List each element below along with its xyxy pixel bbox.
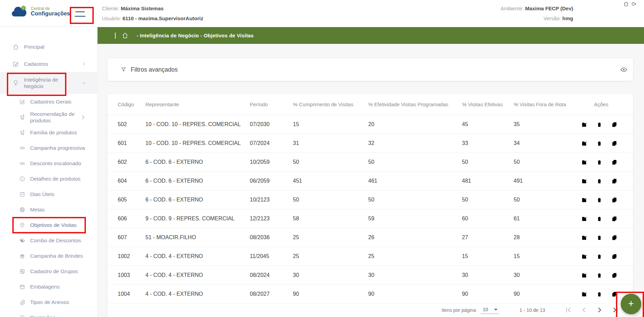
cell-codigo: 502 xyxy=(118,121,145,127)
cell-efetividade: 90 xyxy=(368,291,462,297)
edit-row-button[interactable] xyxy=(581,291,588,297)
sidebar-item-label: Cadastros Gerais xyxy=(30,98,72,105)
logout-icon[interactable] xyxy=(631,1,636,7)
edit-row-button[interactable] xyxy=(581,178,588,184)
cell-cumprimento: 50 xyxy=(293,197,368,203)
edit-row-button[interactable] xyxy=(581,140,588,147)
cell-cumprimento: 451 xyxy=(293,178,368,184)
sidebar-item-label: Embalagens xyxy=(30,283,60,290)
items-per-page-label: Itens por página xyxy=(441,307,476,313)
delete-row-button[interactable] xyxy=(596,291,603,297)
pin-icon xyxy=(19,222,25,228)
column-header: Representante xyxy=(145,101,250,107)
edit-row-button[interactable] xyxy=(581,159,588,166)
sidebar-item-cadastros[interactable]: Cadastros xyxy=(0,56,97,72)
sidebar-item-campanha-de-brindes[interactable]: Campanha de Brindes xyxy=(0,248,97,264)
sidebar-item-principal[interactable]: Principal xyxy=(0,39,97,54)
cell-periodo: 07/2030 xyxy=(250,121,293,127)
edit-row-button[interactable] xyxy=(581,121,588,128)
copy-row-button[interactable] xyxy=(611,234,618,241)
sidebar-item-campanha-progressiva[interactable]: Campanha progressiva xyxy=(0,140,97,156)
app-logo[interactable]: Central de Configurações xyxy=(10,5,70,19)
sidebar-item-combo-de-descontos[interactable]: Combo de Descontos xyxy=(0,233,97,248)
items-per-page-select[interactable]: 10 xyxy=(481,306,499,314)
sidebar-item-metas[interactable]: Metas xyxy=(0,202,97,217)
cell-representante: 6 - COD. 6 - EXTERNO xyxy=(145,197,250,203)
edit-row-button[interactable] xyxy=(581,197,588,203)
sidebar-item-embalagens[interactable]: Embalagens xyxy=(0,279,97,294)
copy-row-button[interactable] xyxy=(611,140,618,147)
copy-row-button[interactable] xyxy=(611,159,618,166)
cell-efetivas: 60 xyxy=(462,216,514,222)
edit-row-button[interactable] xyxy=(581,216,588,222)
items-per-page-value: 10 xyxy=(483,307,488,312)
copy-row-button[interactable] xyxy=(611,121,618,128)
delete-row-button[interactable] xyxy=(596,272,603,279)
delete-row-button[interactable] xyxy=(596,159,603,166)
edit-row-button[interactable] xyxy=(581,234,588,241)
table-row: 10034 - COD. 4 - EXTERNO08/202430303030 xyxy=(107,266,633,285)
sidebar-item-inteligencia-de-negocio[interactable]: Inteligência de Negócio xyxy=(0,72,97,94)
delete-row-button[interactable] xyxy=(596,121,603,128)
cell-codigo: 602 xyxy=(118,159,145,165)
sidebar-item-label: Tipos de Anexos xyxy=(30,299,69,305)
top-header-bar: Central de Configurações Cliente: Máxima… xyxy=(0,0,644,27)
sidebar-item-desconto-escalonado[interactable]: Desconto escalonado xyxy=(0,156,97,171)
info-icon xyxy=(19,176,25,182)
cell-representante: 6 - COD. 6 - EXTERNO xyxy=(145,159,250,165)
delete-row-button[interactable] xyxy=(596,234,603,241)
cell-representante: 10 - COD. 10 - REPRES. COMERCIAL xyxy=(145,140,250,146)
sidebar-item-label: Campanha de Brindes xyxy=(30,253,83,259)
edit-row-button[interactable] xyxy=(581,253,588,260)
column-header: % Cumprimento de Visitas xyxy=(293,101,368,107)
app-window: Central de Configurações Cliente: Máxima… xyxy=(0,0,644,317)
last-page-button[interactable] xyxy=(611,306,619,314)
delete-row-button[interactable] xyxy=(596,253,603,260)
circle-icon xyxy=(19,315,25,317)
next-page-button[interactable] xyxy=(596,306,604,314)
advanced-filters-panel[interactable]: Filtros avançados xyxy=(107,58,633,81)
copy-row-button[interactable] xyxy=(611,291,618,297)
column-header: Código xyxy=(118,101,145,107)
cell-efetividade: 20 xyxy=(368,121,462,127)
sidebar-item-cadastro-de-grupos[interactable]: Cadastro de Grupos xyxy=(0,264,97,279)
first-page-button[interactable] xyxy=(564,306,572,314)
home-icon[interactable] xyxy=(623,1,629,7)
sidebar-item-objetivos-de-visitas[interactable]: Objetivos de Visitas xyxy=(0,217,97,233)
table-header-row: CódigoRepresentantePeríodo% Cumprimento … xyxy=(107,94,633,115)
copy-row-button[interactable] xyxy=(611,197,618,203)
sidebar-item-detalhes-de-produtos[interactable]: Detalhes de produtos xyxy=(0,171,97,186)
chevron-right-icon xyxy=(80,114,86,120)
sidebar-item-dias-uteis[interactable]: Dias Úteis xyxy=(0,186,97,202)
edit-row-button[interactable] xyxy=(581,272,588,279)
sidebar-item-cadastros-gerais[interactable]: Cadastros Gerais xyxy=(0,94,97,109)
cell-fora_rota: 35 xyxy=(514,121,578,127)
row-actions xyxy=(578,197,633,203)
edit-icon xyxy=(19,99,25,105)
copy-row-button[interactable] xyxy=(611,253,618,260)
eye-icon[interactable] xyxy=(620,66,628,73)
previous-page-button[interactable] xyxy=(580,306,588,314)
copy-row-button[interactable] xyxy=(611,216,618,222)
sidebar-item-restricoes[interactable]: Restrições xyxy=(0,310,97,317)
copy-row-button[interactable] xyxy=(611,178,618,184)
cell-cumprimento: 30 xyxy=(293,272,368,278)
sidebar: PrincipalCadastrosInteligência de Negóci… xyxy=(0,27,98,317)
sidebar-item-tipos-de-anexos[interactable]: Tipos de Anexos xyxy=(0,294,97,310)
breadcrumb-home-icon[interactable] xyxy=(121,32,129,39)
menu-toggle-button[interactable] xyxy=(73,9,88,19)
delete-row-button[interactable] xyxy=(596,197,603,203)
cell-representante: 4 - COD. 4 - EXTERNO xyxy=(145,253,250,259)
cell-cumprimento: 31 xyxy=(293,140,368,146)
table-row: 6069 - COD. 9 - REPRES. COMERCIAL12/2123… xyxy=(107,209,633,228)
copy-row-button[interactable] xyxy=(611,272,618,279)
sidebar-item-familia-de-produtos[interactable]: Família de produtos xyxy=(0,125,97,140)
sidebar-item-recomendacao-de-produtos[interactable]: Recomendação de produtos xyxy=(0,109,97,125)
delete-row-button[interactable] xyxy=(596,216,603,222)
delete-row-button[interactable] xyxy=(596,140,603,147)
cell-periodo: 08/2036 xyxy=(250,234,293,241)
cell-cumprimento: 58 xyxy=(293,216,368,222)
target-icon xyxy=(19,207,25,213)
delete-row-button[interactable] xyxy=(596,178,603,184)
add-button[interactable]: + xyxy=(621,294,641,314)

________

» **EXERCISE DIRECTIONS**:
What the answer must hold: all the data above, given again exactly, without pictures.

» **RESPONSE BELOW**:
List each element below along with its xyxy pixel bbox.
cell-codigo: 502 xyxy=(118,121,145,127)
cell-efetividade: 90 xyxy=(368,291,462,297)
edit-row-button[interactable] xyxy=(581,291,588,297)
sidebar-item-label: Cadastros Gerais xyxy=(30,98,72,105)
logout-icon[interactable] xyxy=(631,1,636,7)
edit-row-button[interactable] xyxy=(581,178,588,184)
cell-cumprimento: 50 xyxy=(293,197,368,203)
edit-row-button[interactable] xyxy=(581,140,588,147)
cell-cumprimento: 451 xyxy=(293,178,368,184)
sidebar-item-label: Embalagens xyxy=(30,283,60,290)
items-per-page-label: Itens por página xyxy=(441,307,476,313)
delete-row-button[interactable] xyxy=(596,291,603,297)
pin-icon xyxy=(19,222,25,228)
column-header: Representante xyxy=(145,101,250,107)
edit-row-button[interactable] xyxy=(581,159,588,166)
sidebar-item-cadastros[interactable]: Cadastros xyxy=(0,56,97,72)
sidebar-item-campanha-de-brindes[interactable]: Campanha de Brindes xyxy=(0,248,97,264)
sidebar-item-principal[interactable]: Principal xyxy=(0,39,97,54)
cell-periodo: 07/2030 xyxy=(250,121,293,127)
edit-row-button[interactable] xyxy=(581,121,588,128)
copy-row-button[interactable] xyxy=(611,234,618,241)
sidebar-item-campanha-progressiva[interactable]: Campanha progressiva xyxy=(0,140,97,156)
app-logo[interactable]: Central de Configurações xyxy=(10,5,70,19)
sidebar-item-combo-de-descontos[interactable]: Combo de Descontos xyxy=(0,233,97,248)
items-per-page-select[interactable]: 10 xyxy=(481,306,499,314)
sidebar-item-metas[interactable]: Metas xyxy=(0,202,97,217)
cell-representante: 6 - COD. 6 - EXTERNO xyxy=(145,197,250,203)
edit-row-button[interactable] xyxy=(581,197,588,203)
sidebar-item-embalagens[interactable]: Embalagens xyxy=(0,279,97,294)
copy-row-button[interactable] xyxy=(611,140,618,147)
copy-row-button[interactable] xyxy=(611,159,618,166)
cell-efetivas: 60 xyxy=(462,216,514,222)
edit-row-button[interactable] xyxy=(581,216,588,222)
items-per-page-value: 10 xyxy=(483,307,488,312)
copy-row-button[interactable] xyxy=(611,121,618,128)
delete-row-button[interactable] xyxy=(596,272,603,279)
delete-row-button[interactable] xyxy=(596,159,603,166)
edit-row-button[interactable] xyxy=(581,234,588,241)
table-row: 10034 - COD. 4 - EXTERNO08/202430303030 xyxy=(107,266,633,285)
sidebar-item-inteligencia-de-negocio[interactable]: Inteligência de Negócio xyxy=(0,72,97,94)
delete-row-button[interactable] xyxy=(596,121,603,128)
cell-codigo: 602 xyxy=(118,159,145,165)
sidebar-item-label: Tipos de Anexos xyxy=(30,299,69,305)
top-header-bar: Central de Configurações Cliente: Máxima… xyxy=(0,0,644,27)
sidebar-item-desconto-escalonado[interactable]: Desconto escalonado xyxy=(0,156,97,171)
info-icon xyxy=(19,176,25,182)
cell-representante: 6 - COD. 6 - EXTERNO xyxy=(145,159,250,165)
delete-row-button[interactable] xyxy=(596,234,603,241)
cell-representante: 10 - COD. 10 - REPRES. COMERCIAL xyxy=(145,140,250,146)
sidebar-item-label: Campanha de Brindes xyxy=(30,253,83,259)
edit-row-button[interactable] xyxy=(581,253,588,260)
column-header: % Cumprimento de Visitas xyxy=(293,101,368,107)
app-window: Central de Configurações Cliente: Máxima… xyxy=(0,0,644,317)
last-page-button[interactable] xyxy=(611,306,619,314)
delete-row-button[interactable] xyxy=(596,253,603,260)
circle-icon xyxy=(19,315,25,317)
next-page-button[interactable] xyxy=(596,306,604,314)
advanced-filters-panel[interactable]: Filtros avançados xyxy=(107,58,633,81)
copy-row-button[interactable] xyxy=(611,291,618,297)
column-header: Código xyxy=(118,101,145,107)
cell-efetividade: 20 xyxy=(368,121,462,127)
sidebar-item-cadastro-de-grupos[interactable]: Cadastro de Grupos xyxy=(0,264,97,279)
first-page-button[interactable] xyxy=(564,306,572,314)
home-icon[interactable] xyxy=(623,1,629,7)
sidebar-item-objetivos-de-visitas[interactable]: Objetivos de Visitas xyxy=(0,217,97,233)
table-header-row: CódigoRepresentantePeríodo% Cumprimento … xyxy=(107,94,633,115)
copy-row-button[interactable] xyxy=(611,197,618,203)
sidebar-item-detalhes-de-produtos[interactable]: Detalhes de produtos xyxy=(0,171,97,186)
chevron-right-icon xyxy=(80,114,86,120)
sidebar-item-dias-uteis[interactable]: Dias Úteis xyxy=(0,186,97,202)
edit-row-button[interactable] xyxy=(581,272,588,279)
sidebar-item-cadastros-gerais[interactable]: Cadastros Gerais xyxy=(0,94,97,109)
cell-fora_rota: 35 xyxy=(514,121,578,127)
row-actions xyxy=(578,197,633,203)
edit-icon xyxy=(19,99,25,105)
copy-row-button[interactable] xyxy=(611,253,618,260)
eye-icon[interactable] xyxy=(620,66,628,73)
previous-page-button[interactable] xyxy=(580,306,588,314)
copy-row-button[interactable] xyxy=(611,216,618,222)
sidebar-item-restricoes[interactable]: Restrições xyxy=(0,310,97,317)
copy-row-button[interactable] xyxy=(611,178,618,184)
cell-cumprimento: 30 xyxy=(293,272,368,278)
sidebar: PrincipalCadastrosInteligência de Negóci… xyxy=(0,27,98,317)
sidebar-item-tipos-de-anexos[interactable]: Tipos de Anexos xyxy=(0,294,97,310)
breadcrumb-home-icon[interactable] xyxy=(121,32,129,39)
menu-toggle-button[interactable] xyxy=(73,9,88,19)
delete-row-button[interactable] xyxy=(596,197,603,203)
cell-representante: 4 - COD. 4 - EXTERNO xyxy=(145,253,250,259)
cell-cumprimento: 31 xyxy=(293,140,368,146)
table-row: 6069 - COD. 9 - REPRES. COMERCIAL12/2123… xyxy=(107,209,633,228)
copy-row-button[interactable] xyxy=(611,272,618,279)
sidebar-item-familia-de-produtos[interactable]: Família de produtos xyxy=(0,125,97,140)
sidebar-item-recomendacao-de-produtos[interactable]: Recomendação de produtos xyxy=(0,109,97,125)
delete-row-button[interactable] xyxy=(596,216,603,222)
delete-row-button[interactable] xyxy=(596,140,603,147)
cell-periodo: 08/2036 xyxy=(250,234,293,241)
cell-cumprimento: 58 xyxy=(293,216,368,222)
target-icon xyxy=(19,207,25,213)
delete-row-button[interactable] xyxy=(596,178,603,184)
add-button[interactable]: + xyxy=(621,294,641,314)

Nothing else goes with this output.